## The records:
:::::
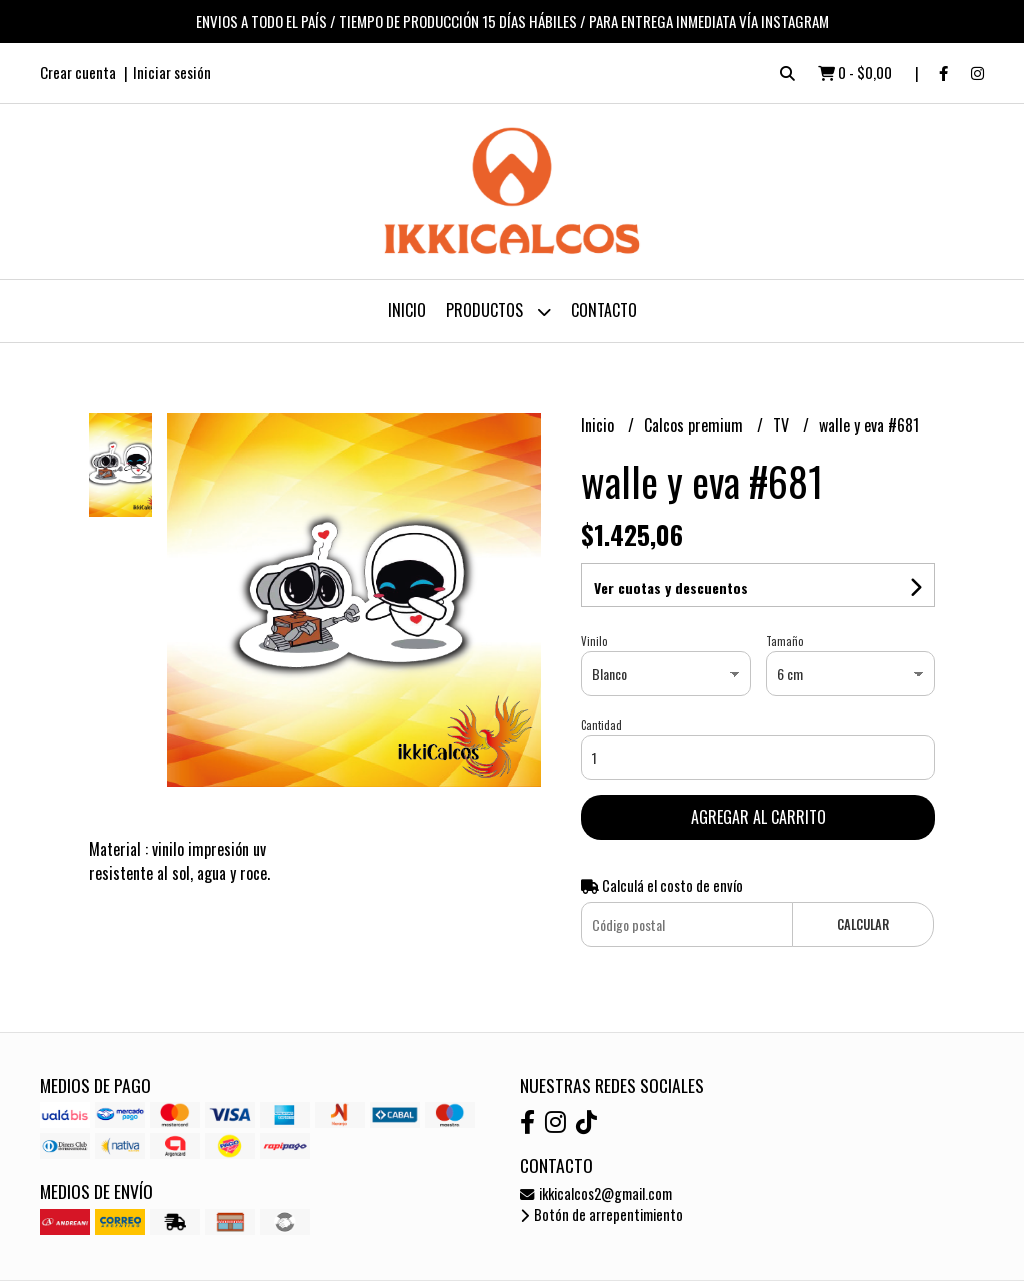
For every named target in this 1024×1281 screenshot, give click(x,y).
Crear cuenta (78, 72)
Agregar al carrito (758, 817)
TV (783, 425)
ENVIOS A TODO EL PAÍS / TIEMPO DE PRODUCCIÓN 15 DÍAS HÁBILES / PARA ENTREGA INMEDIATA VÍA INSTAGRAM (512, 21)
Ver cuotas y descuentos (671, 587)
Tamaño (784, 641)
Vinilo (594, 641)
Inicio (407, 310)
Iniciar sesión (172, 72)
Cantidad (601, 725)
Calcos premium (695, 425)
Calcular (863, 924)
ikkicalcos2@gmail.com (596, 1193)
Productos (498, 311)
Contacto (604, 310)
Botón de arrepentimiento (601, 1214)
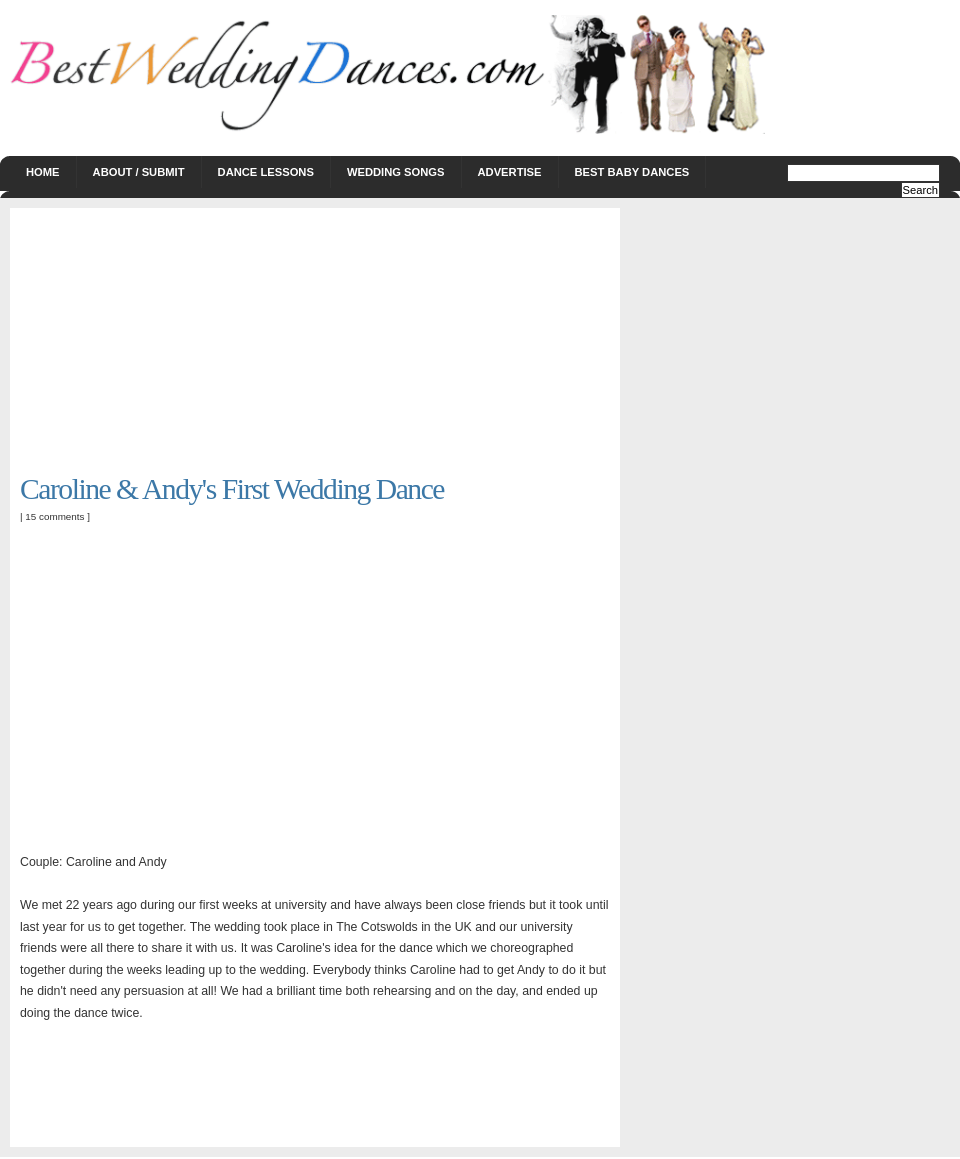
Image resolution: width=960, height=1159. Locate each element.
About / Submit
:::::
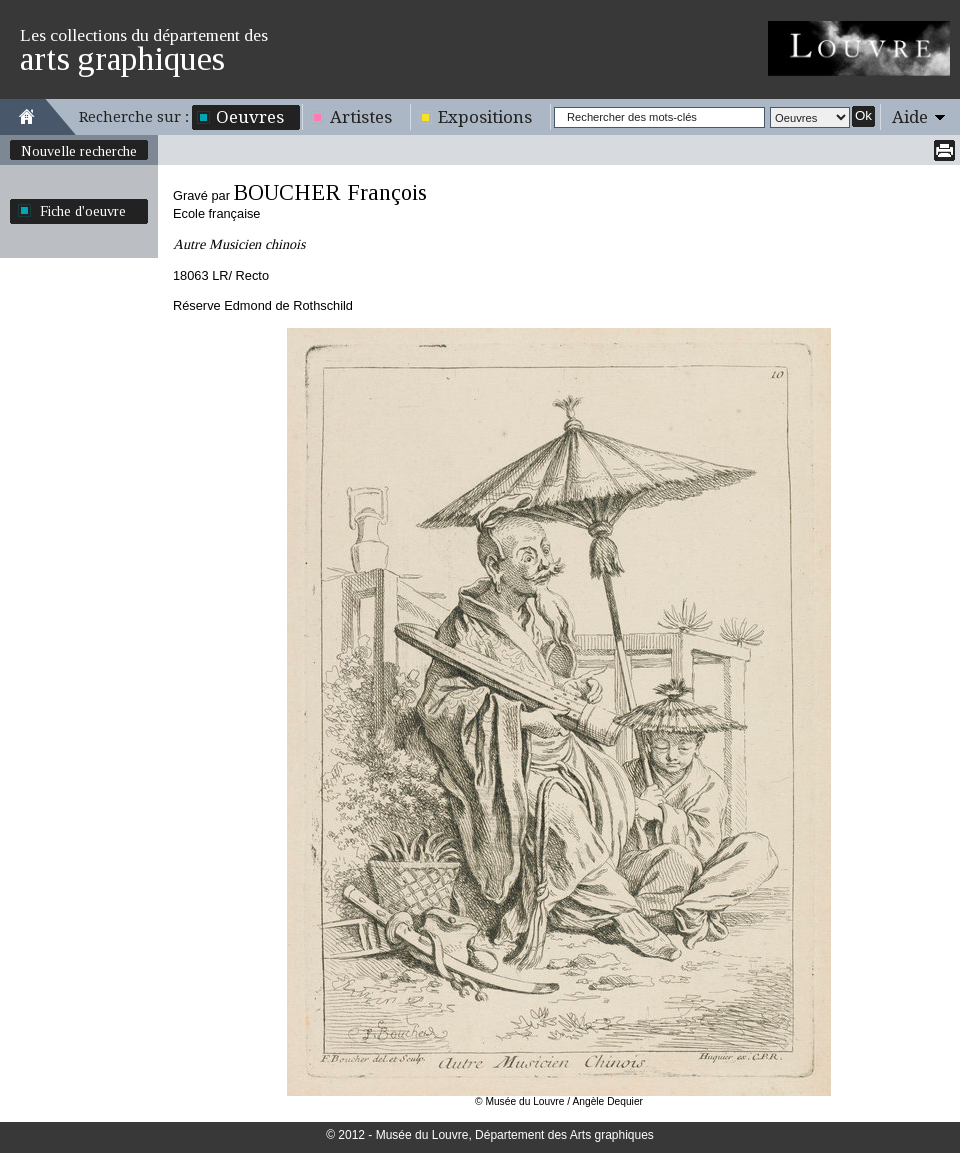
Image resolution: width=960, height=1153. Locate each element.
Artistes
:::::
## Exercise brief:
Beginning with the line that contains "Iniciar sesión (172, 72)", write out the lines of the material above exactly, and end with the line that contains "About / Submit". Omit the pictures.

## Exercise output:
Iniciar sesión (172, 72)
Cantidad (601, 725)
Calcos premium (695, 425)
Calcular (863, 924)
ikkicalcos2@gmail.com (596, 1193)
Productos (498, 311)
Contacto (604, 310)
Botón de arrepentimiento (601, 1214)
Image resolution: width=960, height=1159. Locate each element.
About / Submit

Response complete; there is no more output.